Here's an except from a 1996 Washington CityPaper story entitled, "Bad Boy":
Adams Morgan residents first noticed something funny about Metropolitan Police Department (MPD) Lt. Michael Smith when he started passing out cards bearing his beeper number. Then, burgled neighbors—long accustomed to waiting out five or six loads of laundry before seeing a cop—found Smith responding before they could add bleach. Things really got out of hand when Smith, armed with a nail gun, personally boarded up several Columbia Heights crack houses. He also helped residents rid their streets of burned-out cars and implored judges to send juveniles offenders to community-service programs. Now, Adams Morgan community leaders say MPD officials, who looked like slackers next to Smith, have conspired to make him pay for his good deeds with a recent transfer to the graveyard shift in Shaw. While the department insists Smith's transfer was routine, 3rd District Lt. Michael Gallahan says Smith was out of line. "[He] went out there with an agenda to develop...a fan club," explains Gallahan. "Mike would respond to every call he got. But community policing is about making residents aware of the resources out there to help themselves. A lot of those people [in Adams Morgan] need to get off their duffs and take care of their own business."
And so he arrived in Shaw and he kept pushing. From another article, entitled “The Beat Goes On: With all the drugs, prostitutes, and public urination in Shaw, it's a wonder anyone moves in.
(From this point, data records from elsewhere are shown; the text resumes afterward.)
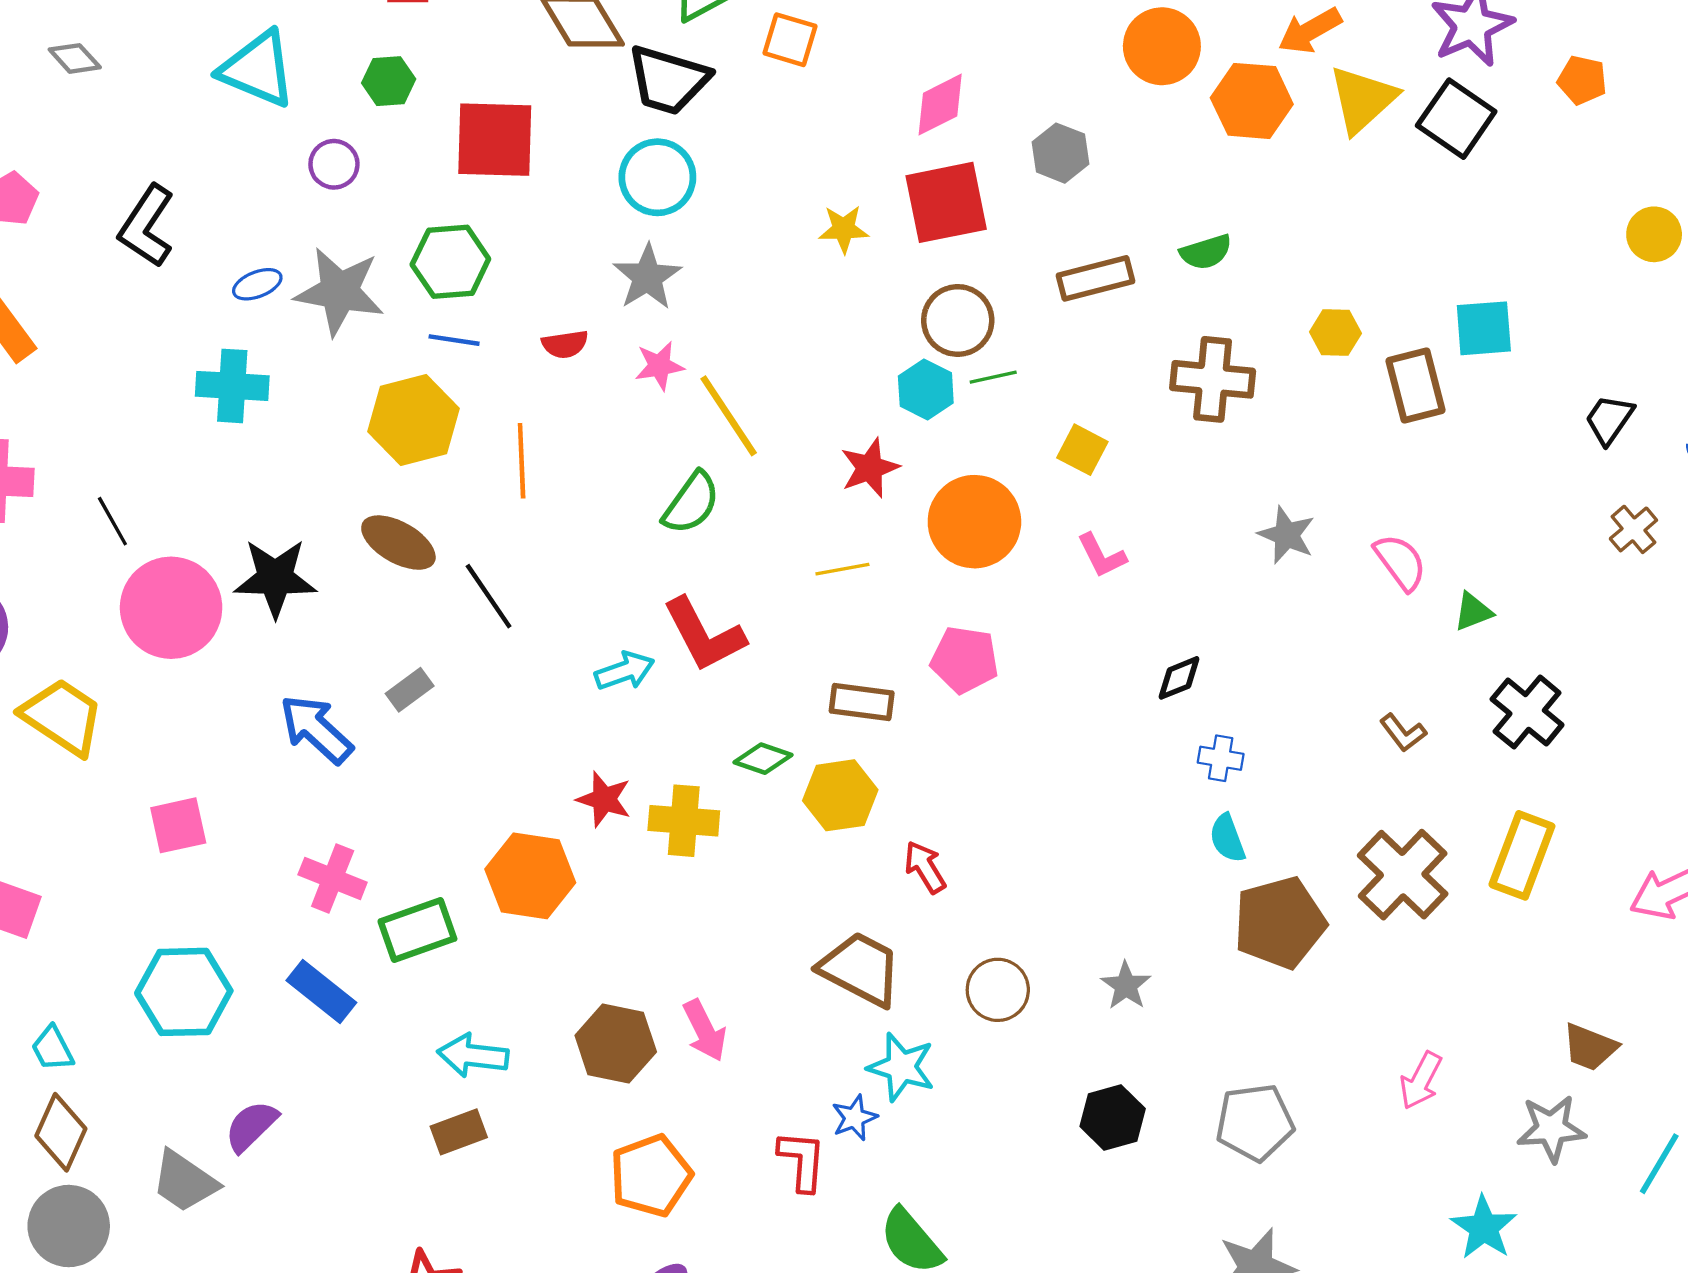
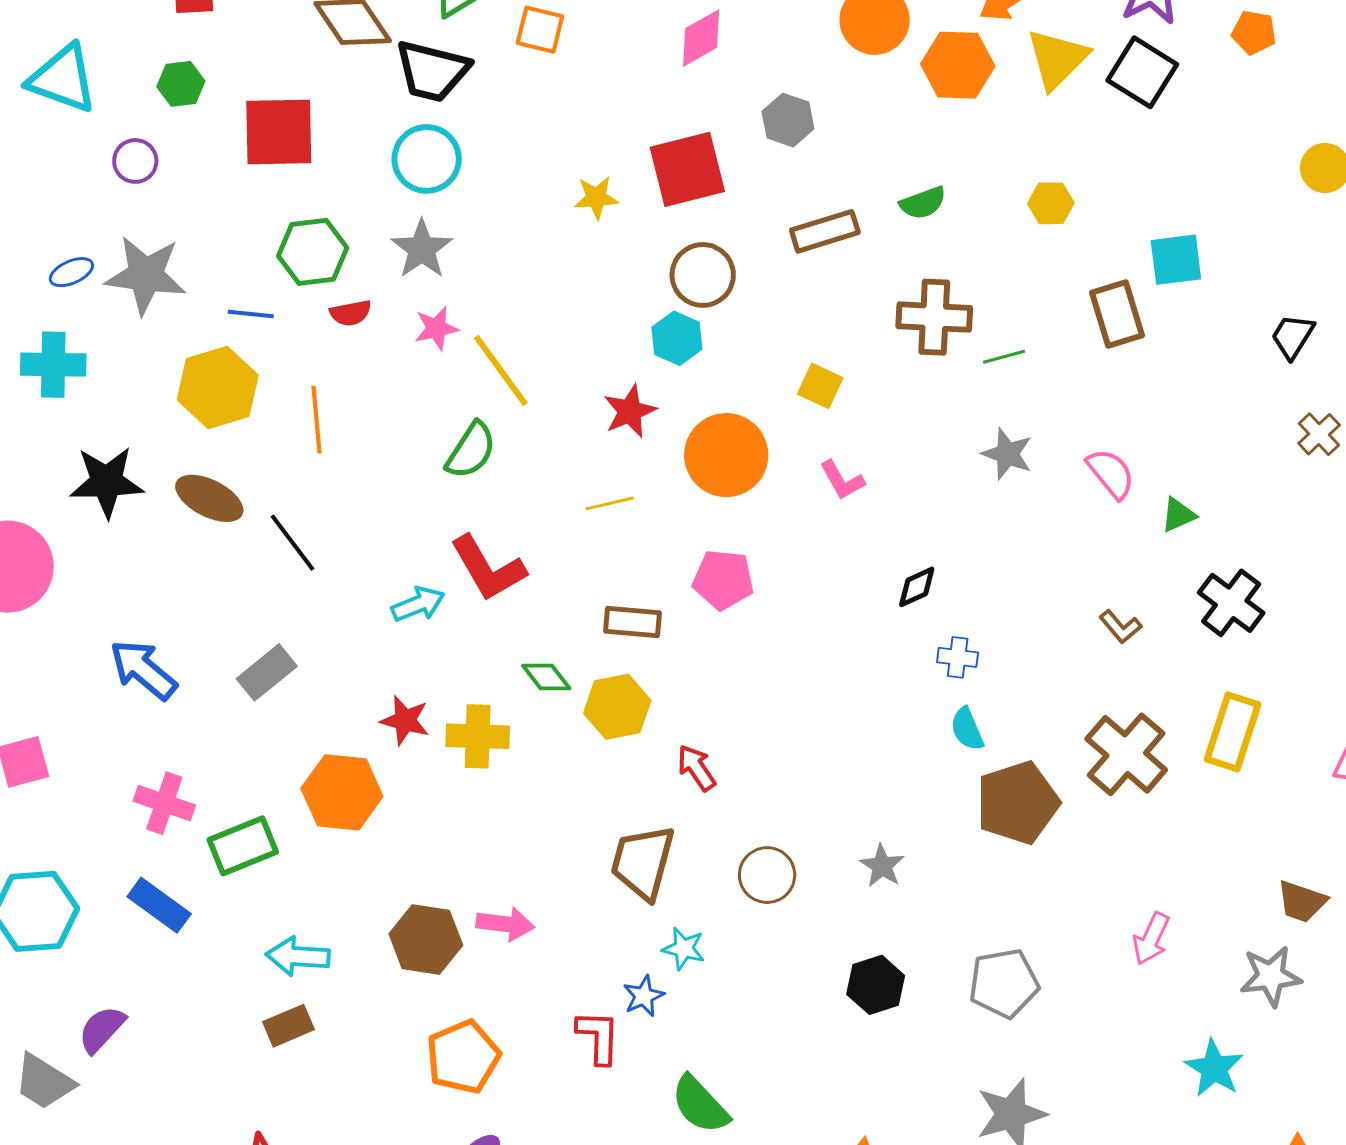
pink diamond: (940, 105) -> (701, 38), moved
green hexagon: (450, 262) -> (313, 252), moved
yellow hexagon: (1335, 333) -> (1051, 203), moved
green line: (993, 377) -> (1004, 357), moved
black star: (275, 578) -> (107, 482), moved
gray rectangle: (410, 690) -> (267, 672), moved, size x1.4
green diamond: (763, 759) -> (546, 677), turned 36
brown trapezoid: (860, 969) -> (643, 862), turned -100
pink arrow: (705, 1030) -> (505, 924), turned -54
cyan star: (901, 1067) -> (684, 949), size x0.7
That's why Lt. Mike Smith won't move out”:

If you break the law frequently in Shaw, Smith probably shares a long saga with you…. He knows your name, alias, street address, family, personal history, and addictions (if applicable). Residents around the District are still demanding the intense "community policing" that Metropolitan Police Department (MPD) Chief Charles H. Ramsey promised when he accepted his position over five years ago…. But the department has undoubtedly given it to Shaw residents, whether they wanted it or not, in the form of a live-in lieutenant, Mike Smith. He's taken community policing to the extreme, and, in the process, has inspired glowing praise, a bit of protest, and two transfers…. "I live at 1203 7th St.," he tells the dozen or so ex-convicts. "I tell everybody that: thugs, criminals, and citizens. Everyone knows I live there. The 7 and O Crew members knew I lived there. They're gone; I'm still there. Somebody shot out my apartment window a few days ago. It didn't wake me up. It didn't even wake up my dogs. Some officers called and told me what happened, and I was pissed they woke me up for it."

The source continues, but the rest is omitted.